Description of the task: Examine the entries and show every line in which the word "Thailand" is found.

Dataset entries
______

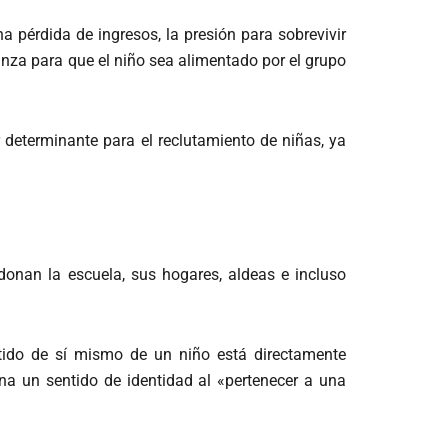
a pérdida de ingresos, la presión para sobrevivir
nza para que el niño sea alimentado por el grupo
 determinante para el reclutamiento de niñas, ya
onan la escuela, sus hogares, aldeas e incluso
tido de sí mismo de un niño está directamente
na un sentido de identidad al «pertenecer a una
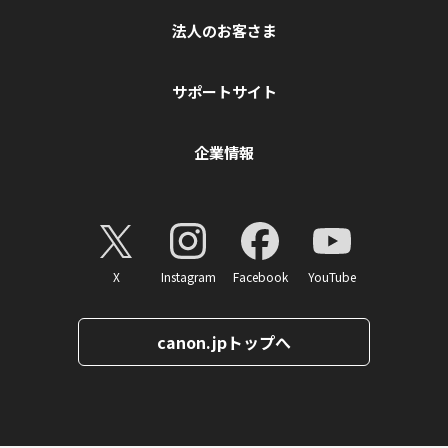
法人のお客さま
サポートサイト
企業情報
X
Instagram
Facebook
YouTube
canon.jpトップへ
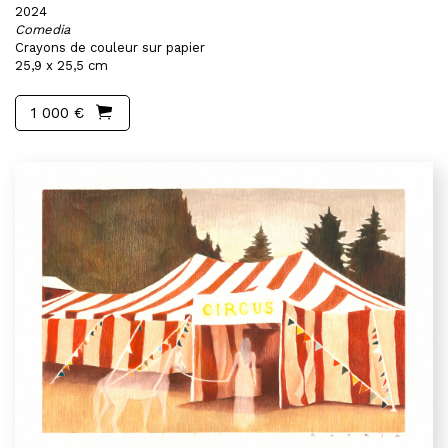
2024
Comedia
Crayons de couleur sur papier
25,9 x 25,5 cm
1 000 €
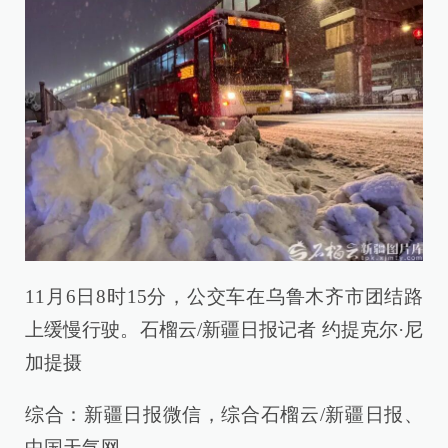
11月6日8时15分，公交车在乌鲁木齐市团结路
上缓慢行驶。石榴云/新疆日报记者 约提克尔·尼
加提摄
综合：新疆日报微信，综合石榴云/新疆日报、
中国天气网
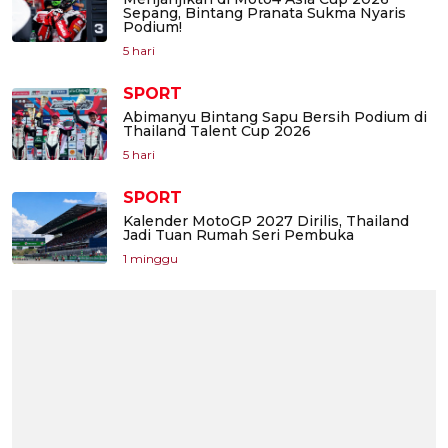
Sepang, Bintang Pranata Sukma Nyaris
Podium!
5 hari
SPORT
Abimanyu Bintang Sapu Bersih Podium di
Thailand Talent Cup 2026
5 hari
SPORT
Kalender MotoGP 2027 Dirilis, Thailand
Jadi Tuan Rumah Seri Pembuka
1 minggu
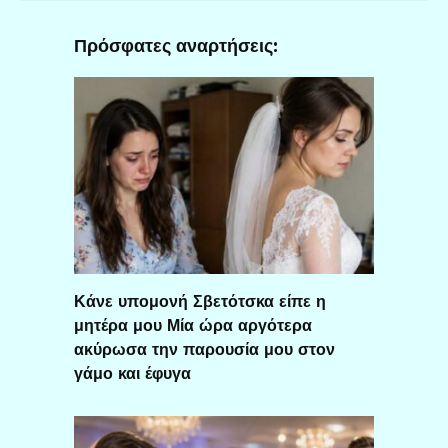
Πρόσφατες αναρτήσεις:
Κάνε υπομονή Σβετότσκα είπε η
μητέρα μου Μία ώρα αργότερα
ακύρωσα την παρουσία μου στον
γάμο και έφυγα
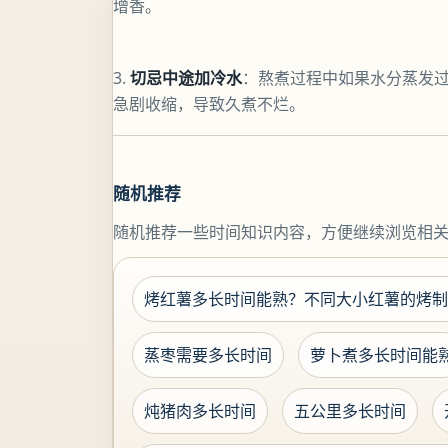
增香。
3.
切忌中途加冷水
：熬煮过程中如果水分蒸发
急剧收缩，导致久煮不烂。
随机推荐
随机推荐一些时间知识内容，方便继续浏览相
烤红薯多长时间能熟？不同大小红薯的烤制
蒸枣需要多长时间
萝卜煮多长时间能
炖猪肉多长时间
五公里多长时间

______

Solution for this problem:
Thailand Talent Cup 2026
Kalender MotoGP 2027 Dirilis, Thailand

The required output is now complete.